婚禮在正日子前十天就開始籌備了,七大姑八大姨遠遠近近的親戚都來幫忙,雷員外帶著倆兒子在前院應酬,阿七倆媽一個負責讓人做花饃麵食,一個指揮人收拾菜品涼盤,姐姐嫂子們更是忙得團團轉,倒是阿七,成了最清閒的一個。
她悠悠然地跟人應酬,走走轉轉便出了門,三折兩拐來到吳衡家。吳衡的娘正在雷員外家幫廚,專職燒鍋。
吳衡頂著一頭亂如雞窩的頭髮,烏黑著兩隻眼,衣服隨意披在身上,連腰帶都達拉著,赤腳踢啦著鞋,一副埋汰相。

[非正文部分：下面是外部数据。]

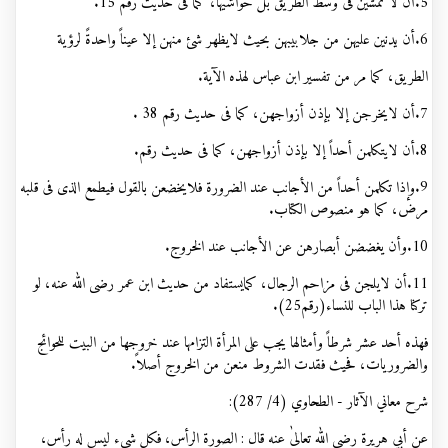
5.أن لا تمشین فی وسط الطریق بل حواشیها، کما فی حدیث رقم 15
.
6.أن يدنين عليهن من جلابیبهن بحیث لایظهر شئ منهن إلا عیناً واحدةً لرؤیة
الطریق، کما مر من تفسیر ابن عباس لهذه الآیة
.
7.أن لایخرجن إلا بإذن أزواجهن، کما فی حدیث رقم 38
.
8.أن لایتکلمن أحداً إلا بإذن أزواجهن، کما فی حدیث رقم
.
9.وإذا تکلمن أحداً من الأجانب عند الضرورة فلایخضعن بالقول فیطمع الذی فی قلبه
مرض، کما هو منصوص الکتاب.
10.وأن يغضضن أبصارهن عن الأجانب عند الخروج.
11.أن لایلجن فی مزاحم الرجال، کمایستفاد من حدیث ابن عمر رضی الله عنه، لو
ترکنا هذا الباب للنساء(رقم25).
فهذه أحد عشر شرطاً وأمثالها یجب علی المرأة التزامها عند خروجها من البیت للحوائج
والضروریات، فحیث فقدت الشروط منعن من الخروج أصلاً.
شرح معاني الآثار - الطحاوي (4/ 287):
عن أبي هريرة رضي الله تعالیٰ عنه قال : الصورة الرأس، فكل شيء ليس له رأس،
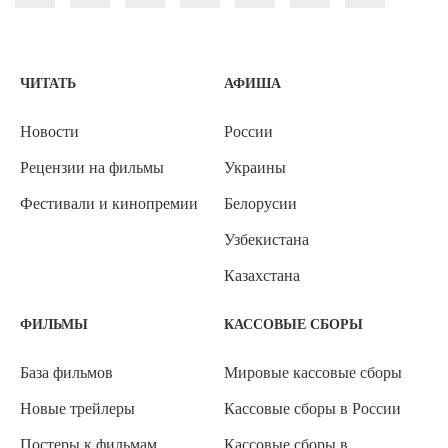
ЧИТАТЬ
АФИША
Новости
России
Рецензии на фильмы
Украины
Фестивали и кинопремии
Белорусии
Узбекистана
Казахстана
ФИЛЬМЫ
КАССОВЫЕ СБОРЫ
База фильмов
Мировые кассовые сборы
Новые трейлеры
Кассовые сборы в России
Постеры к фильмам
Кассовые сборы в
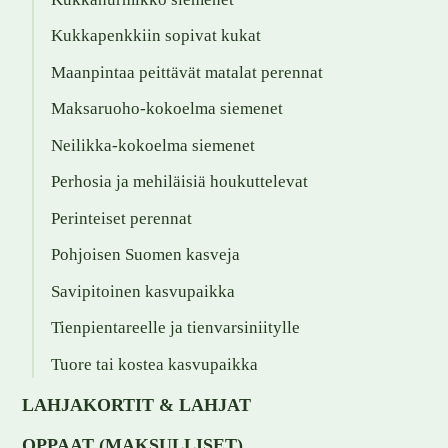
Kukkapenkkiin sopivat kukat
Maanpintaa peittävät matalat perennat
Maksaruoho-kokoelma siemenet
Neilikka-kokoelma siemenet
Perhosia ja mehiläisiä houkuttelevat
Perinteiset perennat
Pohjoisen Suomen kasveja
Savipitoinen kasvupaikka
Tienpientareelle ja tienvarsiniitylle
Tuore tai kostea kasvupaikka
LAHJAKORTIT & LAHJAT
OPPAAT (MAKSULLISET)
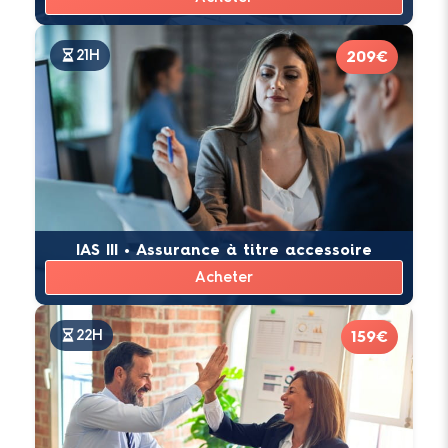
21H
209€
IAS III • Assurance à titre accessoire
Acheter
22H
159€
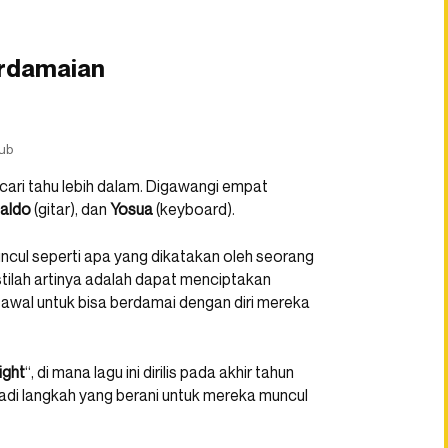
erdamaian
ub
ari tahu lebih dalam. Digawangi empat
aldo
(gitar), dan
Yosua
(keyboard).
uncul seperti apa yang dikatakan oleh seorang
stilah artinya adalah dapat menciptakan
 awal untuk bisa berdamai dengan diri mereka
ight
“, di mana lagu ini dirilis pada akhir tahun
jadi langkah yang berani untuk mereka muncul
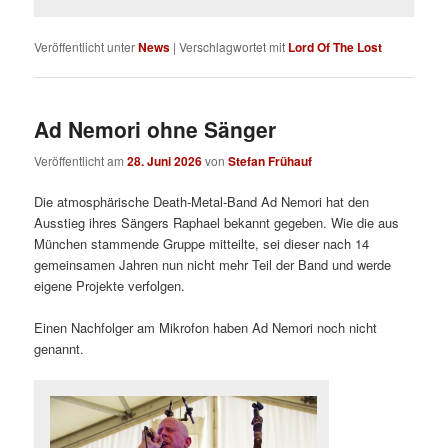
Veröffentlicht unter
News
|
Verschlagwortet mit
Lord Of The Lost
Ad Nemori ohne Sänger
Veröffentlicht am
28. Juni 2026
von
Stefan Frühauf
Die atmosphärische Death-Metal-Band Ad Nemori hat den
Ausstieg ihres Sängers Raphael bekannt gegeben. Wie die aus
München stammende Gruppe mitteilte, sei dieser nach 14
gemeinsamen Jahren nun nicht mehr Teil der Band und werde
eigene Projekte verfolgen.
Einen Nachfolger am Mikrofon haben Ad Nemori noch nicht
genannt.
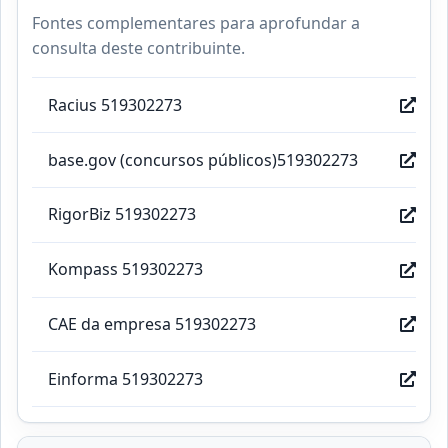
Fontes complementares para aprofundar a
consulta deste contribuinte.
Racius 519302273
base.gov (concursos públicos)519302273
RigorBiz 519302273
Kompass 519302273
CAE da empresa 519302273
Einforma 519302273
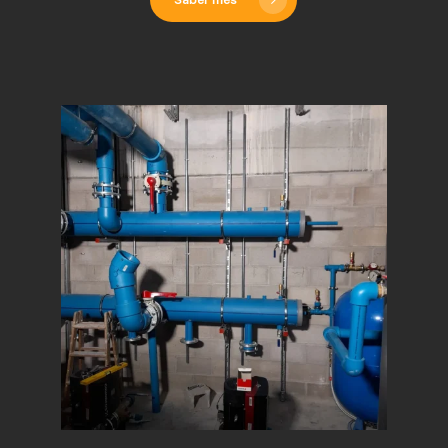
Saber més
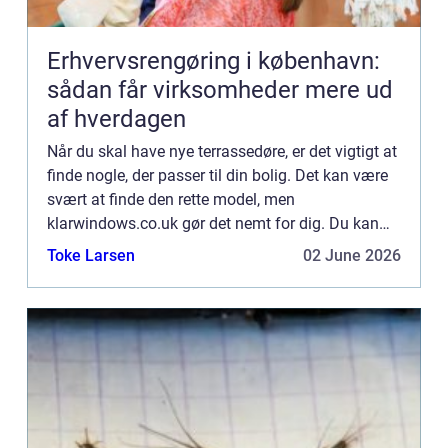
Erhvervsrengøring i københavn:
sådan får virksomheder mere ud
af hverdagen
Når du skal have nye terrassedøre, er det vigtigt at
finde nogle, der passer til din bolig. Det kan være
svært at finde den rette model, men
klarwindows.co.uk gør det nemt for dig. Du kan
selv designe dine egne terrassedøre og bestille
Toke Larsen
02 June 2026
dem online – p...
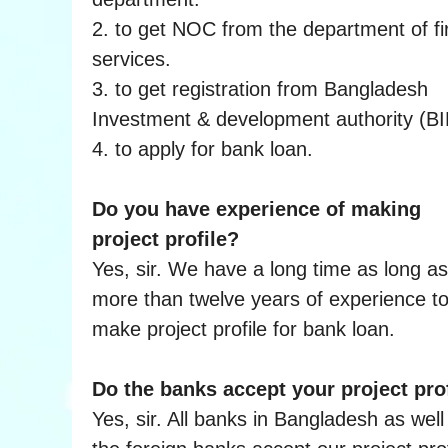
2. to get NOC from the department of fi
services.
3. to get registration from Bangladesh
Investment & development authority (BI
4. to apply for bank loan.
Do you have experience of making
project profile?
Yes, sir. We have a long time as long as
more than twelve years of experience t
make project profile for bank loan.
Do the banks accept your project pro
Yes, sir. All banks in Bangladesh as well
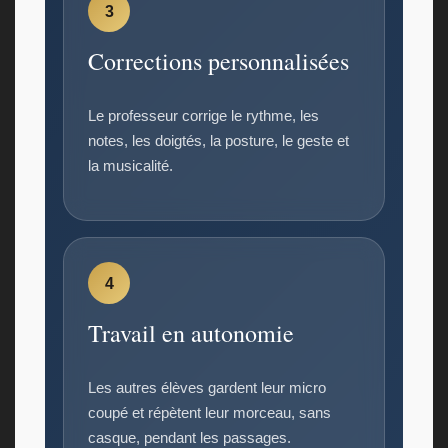
3
Corrections personnalisées
Le professeur corrige le rythme, les
notes, les doigtés, la posture, le geste et
la musicalité.
4
Travail en autonomie
Les autres élèves gardent leur micro
coupé et répètent leur morceau, sans
casque, pendant les passages.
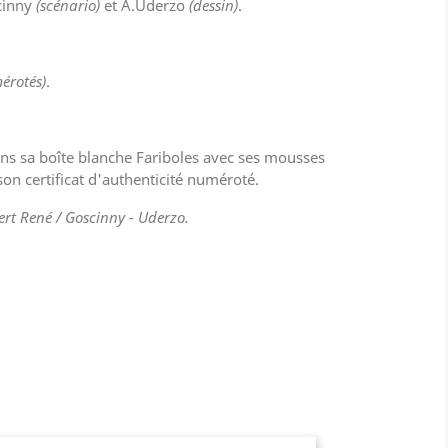
cinny
(scénario)
et A.Uderzo
(dessin)
.
érotés)
.
ans sa boîte blanche Fariboles avec ses mousses
 son certificat d'authenticité numéroté.
ert René / Goscinny - Uderzo.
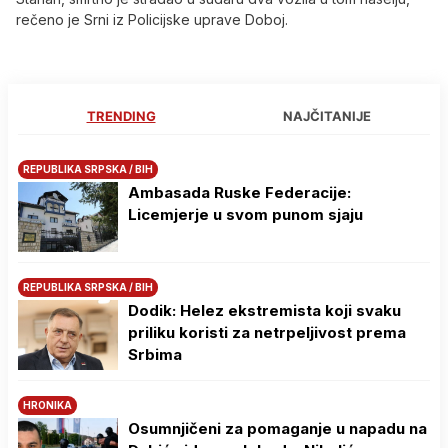
rečeno je Srni iz Policijske uprave Doboj.
TRENDING
NAJČITANIJE
REPUBLIKA SRPSKA / BIH
Ambasada Ruske Federacije:
Licemjerje u svom punom sjaju
REPUBLIKA SRPSKA / BIH
Dodik: Helez ekstremista koji svaku
priliku koristi za netrpeljivost prema
Srbima
HRONIKA
Osumnjičeni za pomaganje u napadu na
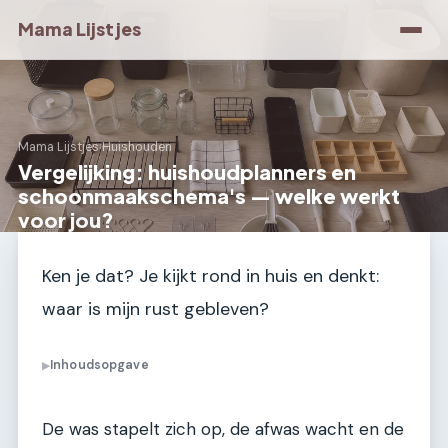
Mama Lijstjes
Mama Lijstjes
›
Huishouden
Vergelijking: huishoudplanners en
schoonmaakschema's — welke werkt
voor jou?
Ken je dat? Je kijkt rond in huis en denkt:
waar is mijn rust gebleven?
Inhoudsopgave
▶
De was stapelt zich op, de afwas wacht en de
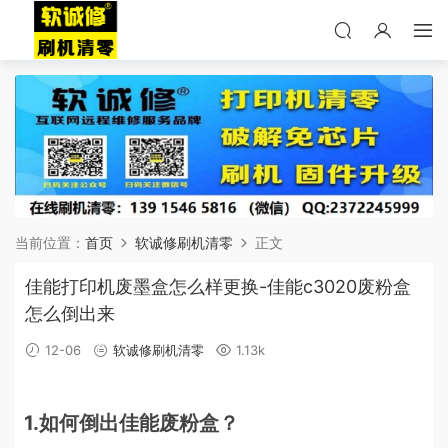
当前位置：
首页
软诚修刷机清零
正文
佳能打印机废墨盒怎么样更换-佳能c3020废粉盒
怎么倒出来
12-06
软诚修刷机清零
1.13k
1.如何倒出佳能废粉盒？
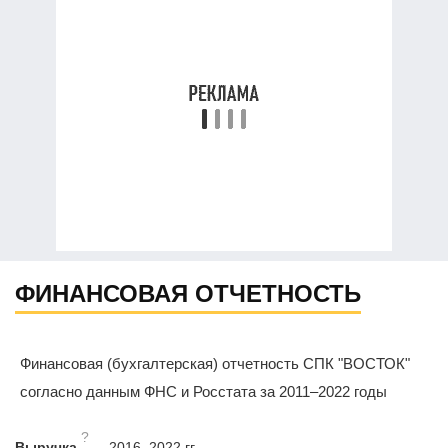
ФИНАНСОВАЯ ОТЧЕТНОСТЬ
Финансовая (бухгалтерская) отчетность СПК "ВОСТОК"
согласно данным ФНС и Росстата за 2011–2022 годы
?
Выручка
2016–2022 гг.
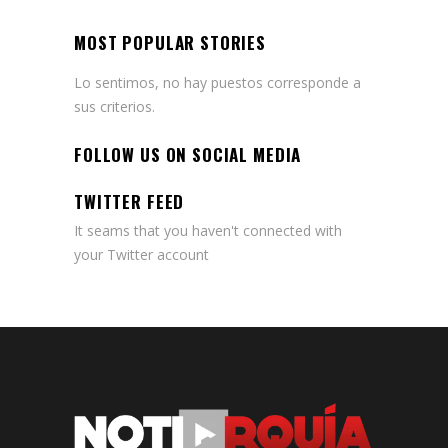
MOST POPULAR STORIES
Lo sentimos, no hay puestos corresponde a
sus criterios.
FOLLOW US ON SOCIAL MEDIA
TWITTER FEED
It seams that you haven't connected with
your Twitter account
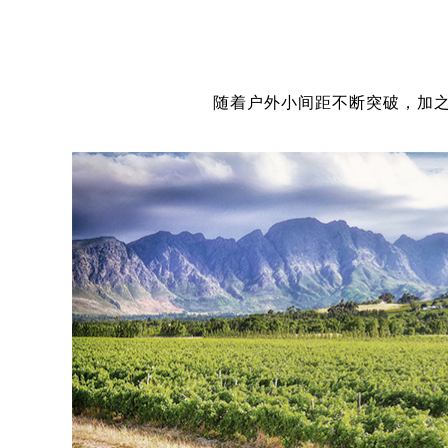
随着户外小间距不断突破，加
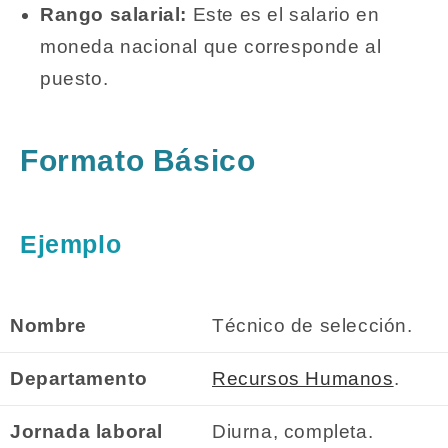
Rango salarial:
Este es el salario en
moneda nacional que corresponde al
puesto.
Formato Básico
Ejemplo
Nombre
Técnico de selección.
Departamento
Recursos Humanos
.
Jornada laboral
Diurna, completa.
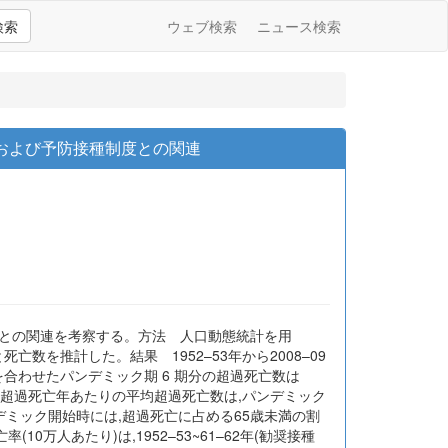
検索
ウェブ検索
ニュース検索
および予防接種制度との関連
度との関連を考察する。方法 人口動態統計を用
死亡数を推計した。結果 1952–53年から2008–09
ぜを合わせたパンデミック期 6 期分の超過死亡数は
った。超過死亡年あたりの平均超過死亡数は,パンデミック
ンデミック開始時には,超過死亡に占める65歳未満の割
人あたり)は,1952–53~61–62年(勧奨接種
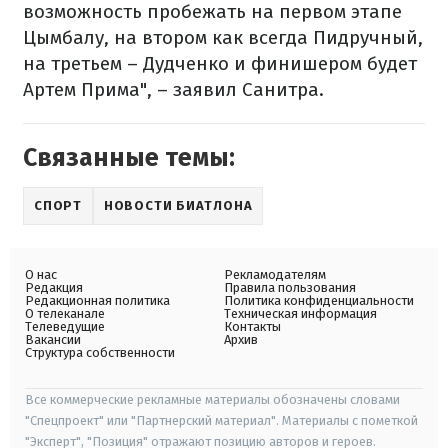
возможность пробежать на первом этапе
Цымбалу, на втором как всегда Пидручный,
на третьем – Дудченко и финишером будет
Артем Прима", – заявил Санитра.
Связанные темы:
СПОРТ
НОВОСТИ БИАТЛОНА
О нас
Рекламодателям
Редакция
Правила пользования
Редакционная политика
Политика конфиденциальности
О телеканале
Техническая информация
Телеведущие
Контакты
Вакансии
Архив
Структура собственности
Все коммерческие рекламные материалы обозначены словами
"Спецпроект" или "Партнерский материал". Материалы с пометкой
"Эксперт", "Позиция" отражают позицию авторов и героев.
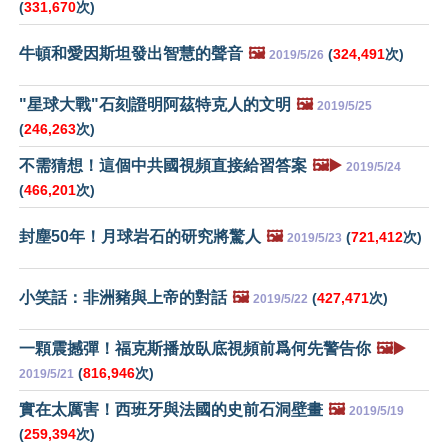
(
331,670
次)
牛頓和愛因斯坦發出智慧的聲音
🖼️
(
324,491
次)
2019/5/26
"星球大戰"石刻證明阿茲特克人的文明
🖼️
2019/5/25
(
246,263
次)
不需猜想！這個中共國視頻直接給習答案
🖼️▶️
2019/5/24
(
466,201
次)
封塵50年！月球岩石的研究將驚人
🖼️
(
721,412
次)
2019/5/23
小笑話：非洲豬與上帝的對話
🖼️
(
427,471
次)
2019/5/22
一顆震撼彈！福克斯播放臥底視頻前爲何先警告你
🖼️▶️
(
816,946
次)
2019/5/21
實在太厲害！西班牙與法國的史前石洞壁畫
🖼️
2019/5/19
(
259,394
次)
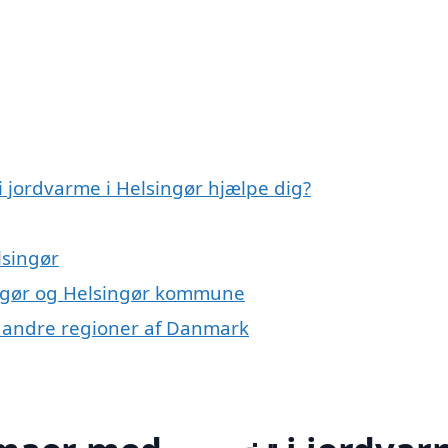
vordan kan lokale firmaer med تخصص i jordvarme i Helsingør hjælpe dig?
lsingør
ingør og Helsingør kommune
 i andre regioner af Danmark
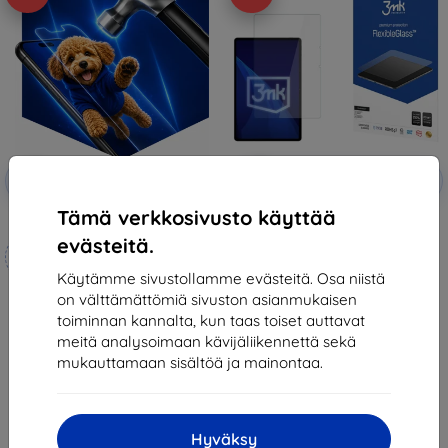
Alennus
Alennus
-10%
-10%
EXTRA10
EXTRA10
kupongilla
kupongilla
Tämä verkkosivusto käyttää
3mk Hammer protective film
3mk FlexibleGlass Hybrid glass
for Oppo Pad SE
evästeitä.
Mittojen mukaan
19,90 €
valmistettu
17,92 €
Käytämme sivustollamme evästeitä. Osa niistä
on välttämättömiä sivuston asianmukaisen
21,90 €
Varastossa > 5 kpl
toiminnan kannalta, kun taas toiset auttavat
19,70 €
meitä analysoimaan kävijäliikennettä sekä
Varastossa 4 kpl
mukauttamaan sisältöä ja mainontaa.
Hyväksy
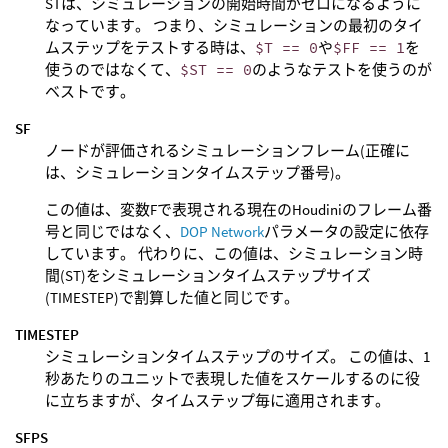
STは、シミュレーションの開始時間がゼロになるように
なっています。 つまり、シミュレーションの最初のタイ
ムステップをテストする時は、
$T == 0
や
$FF == 1
を
使うのではなくて、
$ST == 0
のようなテストを使うのが
ベストです。
SF
ノードが評価されるシミュレーションフレーム(正確に
は、シミュレーションタイムステップ番号)。
この値は、変数Fで表現される現在のHoudiniのフレーム番
号と同じではなく、
DOP Network
パラメータの設定に依存
しています。 代わりに、この値は、シミュレーション時
間(ST)をシミュレーションタイムステップサイズ
(TIMESTEP)で割算した値と同じです。
TIMESTEP
シミュレーションタイムステップのサイズ。 この値は、1
秒あたりのユニットで表現した値をスケールするのに役
に立ちますが、タイムステップ毎に適用されます。
SFPS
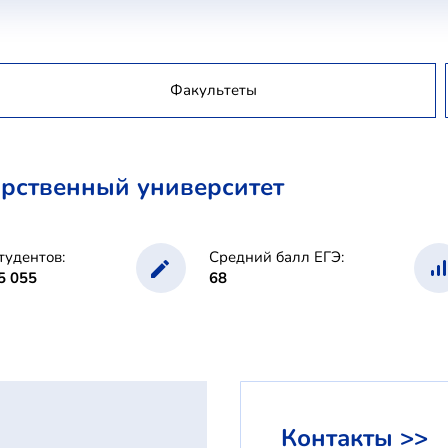
Факультеты
арственный университет
тудентов:
Средний балл ЕГЭ:
5 055
68
Контакты >>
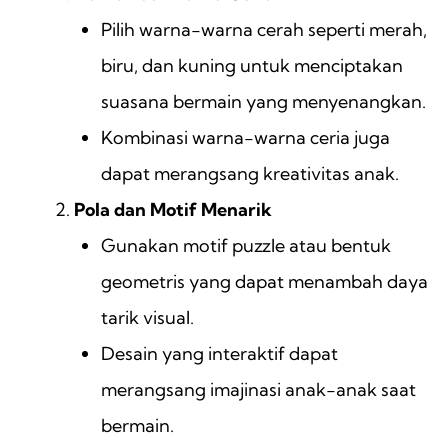
Pilih warna-warna cerah seperti merah,
biru, dan kuning untuk menciptakan
suasana bermain yang menyenangkan.
Kombinasi warna-warna ceria juga
dapat merangsang kreativitas anak.
Pola dan Motif Menarik
Gunakan motif puzzle atau bentuk
geometris yang dapat menambah daya
tarik visual.
Desain yang interaktif dapat
merangsang imajinasi anak-anak saat
bermain.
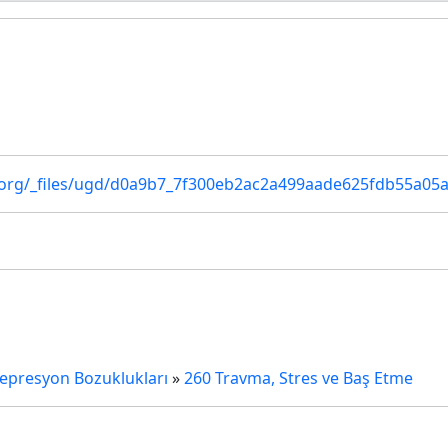
u
.org/_files/ugd/d0a9b7_7f300eb2ac2a499aade625fdb55a05a
epresyon Bozuklukları
»
260 Travma, Stres ve Baş Etme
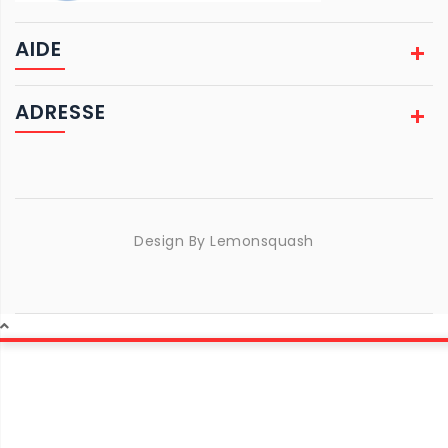
AIDE
ADRESSE
Design By
Lemonsquash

阿七恨鐵不成鋼地瞪他一眼,捲起袖子收拾起來。燒了水,找出一套衣服,裡裡外外給他換了個新,打扮得清清爽爽的。起初他還束手束腳,清洗一通後,他乾脆隨她擺佈,閉上眼睛只管享受。
收拾完畢,阿七栓了門,掏出一個白布包,抖開平鋪在新換的床褥上,拉了吳衡雙雙坐下來。吳衡已經雲裡霧裡,只傻傻的望著阿七笑。
“阿衡,這個世上我最信任的也只有你了,今天,我把最寶貴的東西交給你保管,你能幫我保管好它嗎?”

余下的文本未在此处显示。